Once upon a time, cannabis and humulus (hops) were the same plant.
About 27 million years ago, cannabis and hops diverged from their common ancestor and evolved as separate botanical species.
Today, cannabis and humulus are identified as distinct species within the same plant family Cannabaceae. One can see a family resemblance in the jagged-edged leaves emblematic of both plants.
Family ties are also evident in the fact that cannabis seeds and pollen look the same as humulus seeds and pollen. These similarities make it difficult to distinguish between the fossilized remnants of both plants.
So how did scientists figure out when cannabis became cannabis, a unique species of its own?
Dr. John McPartland addressed this question when he spoke at the 2016 meeting of the International Cannabinoid Research Society in Poland. He used “niche theory” to ascertain whether a carbon-dated pollen sample was indicative of cannabis or its humulus cousin.
Niche theory involves identifying a plant remnant based on other botanicals found in proximity. Cannabis prefers uplifted, flood-disturbed, alluvial soil and appears in a pollen assemblage dominated by high grassland flora, cereal grains, Artemisia, and flowering plants of the Goosefoot family. When remnants of these plants are present, cannabis rather than hops is likely among them.

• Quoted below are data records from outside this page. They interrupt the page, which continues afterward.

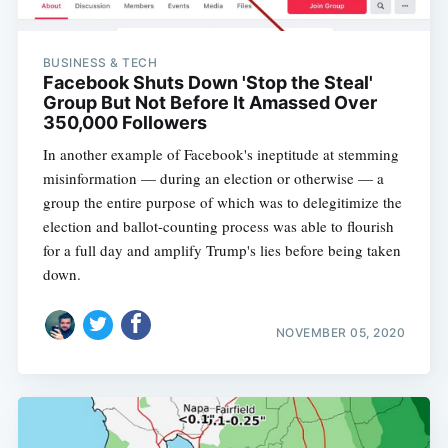
BUSINESS & TECH
Facebook Shuts Down 'Stop the Steal'
Group But Not Before It Amassed Over
350,000 Followers
In another example of Facebook's ineptitude at stemming
misinformation — during an election or otherwise — a
group the entire purpose of which was to delegitimize the
election and ballot-counting process was able to flourish
for a full day and amplify Trump's lies before being taken
down.
NOVEMBER 05, 2020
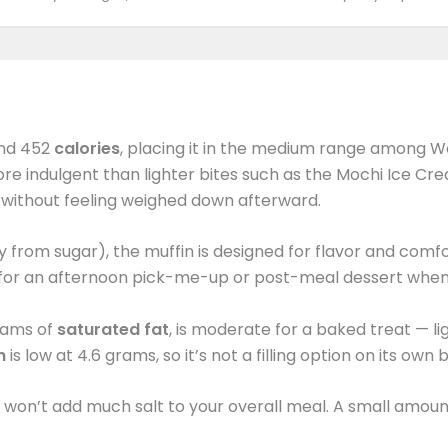
nd 452
calories
, placing it in the medium range among W
re indulgent than lighter bites such as the Mochi Ice Cre
t without feeling weighed down afterward.
 from sugar), the muffin is designed for flavor and comfor
k for an afternoon pick-me-up or post-meal dessert when
grams of
saturated fat
, is moderate for a baked treat — l
in
is low at 4.6 grams, so it’s not a filling option on its own
it won’t add much salt to your overall meal. A small amou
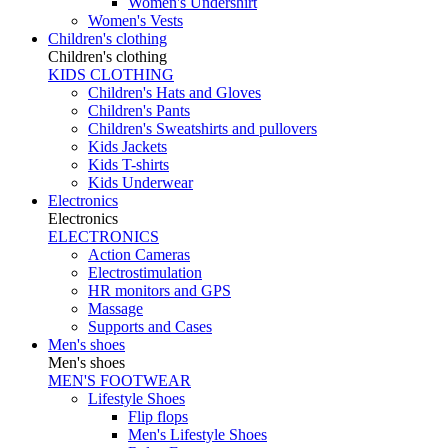
Women's Undershirt
Women's Vests
Children's clothing
Children's clothing
KIDS CLOTHING
Children's Hats and Gloves
Children's Pants
Children's Sweatshirts and pullovers
Kids Jackets
Kids T-shirts
Kids Underwear
Electronics
Electronics
ELECTRONICS
Action Cameras
Electrostimulation
HR monitors and GPS
Massage
Supports and Cases
Men's shoes
Men's shoes
MEN'S FOOTWEAR
Lifestyle Shoes
Flip flops
Men's Lifestyle Shoes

Humulus, by comparison, colonizes a wetter ecological niche, flourishing in the vicinity of poplars and willows, for example. When remnants of these plants are found with cannabis/humulus seed or pollen, hops is the likely suspect.
Based on chloroplast DNA sequences and radiocarbon dating, McPartland suggests that cannabis emerged as a distinct botanical species 27.8 million years ago, and its area of origin was the Tibetan Plateau.
As well as their shared physical characteristics (leaf, seed, pollen), cannabis and hops are similar in other ways. Some of the same components, including terpenes and other phytonutrients, are found in the female inflorescences of both species.
Cannabis has a rich history as a medicine going back to prehistoric times, and so does hops. Long before they became a bittering agent in the brewing industry, hop flower tops were used in traditional Eurasian cultures to treat restlessness and sleep disturbances. Ditto for cannabis flower tops.
In addition to their calming, sleep-inducing qualities, hops and cannabis share other significant therapeutic attributes. Both herbs have potent antibacterial and anti-cancer properties, according to recent scientific research.
Xanthohumol is one of several phenolic compounds in hops that have noteworthy medical potential. This “prenylated flavonoid” was shown to be a “’broad-spectrum’ cancer chemopreventive agent” in a 2004 preclinical study at Oregon State University, which recommended further investigation into its “potential for application in cancer prevention programs.” Subsequent research in Belgium found that xanthohumol “effectively inhibits proliferation of prostate cancer.”
Chinese scientists reported that xanthohumol is effective against HIV infection and suggested that it might serve as “an interesting lead compound” for developing “a novel therapeutic agent” for HIV.
Another flavonoid, 8-prenylnaringenin, found in hop flowertops is a potent phytoestrogen that could be useful as a dietary supplement for treating post-menopausal hot flashes. This flavonoid compound also has anti-diabetic potential, according to a 2018 report by German and Italian scientists.
Beer & Bud
What goes around, comes around. Eons ago cannabis and hops were the same plant, and now they are being reunited by several West Coast beer-makers who are spiking their brew with THC or CBD or other cannabis components.
In the summer of 2017, Lagunitas, the craft beer exemplar, partnered with CannaCraft, a California-based cannabis oil producer, and introduced a limited edition of “Supercritical,” an ale brewed with terpenes (but no THC or CBD) extracted from two popular cannabis varietals, Girl Scout Cookie and Blue Dream.
For an encore, CannaCraft is producing a couple of different THC-infused vape oil blends combined with terpenes extracted from hops. The dominant terpenes in “Stereoterpical” and “Hop Cannon” – the newest psychoactive additions to the AbsoluteXtracts vape cartridge product line – are also present in various cannabis cultivars.
The terpene profiles of these THC-fortified hop oil blends include memory-enhancing pinene with its woody aroma; anxiety-reducing limonene with its citrus flavor; relaxing linalool with lavender notes; humulene, an appetite-suppressing sedative; and anti-inflammatory beta-caryophyllene, a bitter, all-star phytonutrient.
So smell the mystery, and sleep well. If you can’t smoke your beer, you might try vaping it.
Project CBD director Martin A. Lee is the author of Smoke Signals: A Social History of Marijuana – Medical, Recreational and Scientific. He consults for CannaCraft and several other cannabis businesses. Patrick Anderson provided research assistance for this article.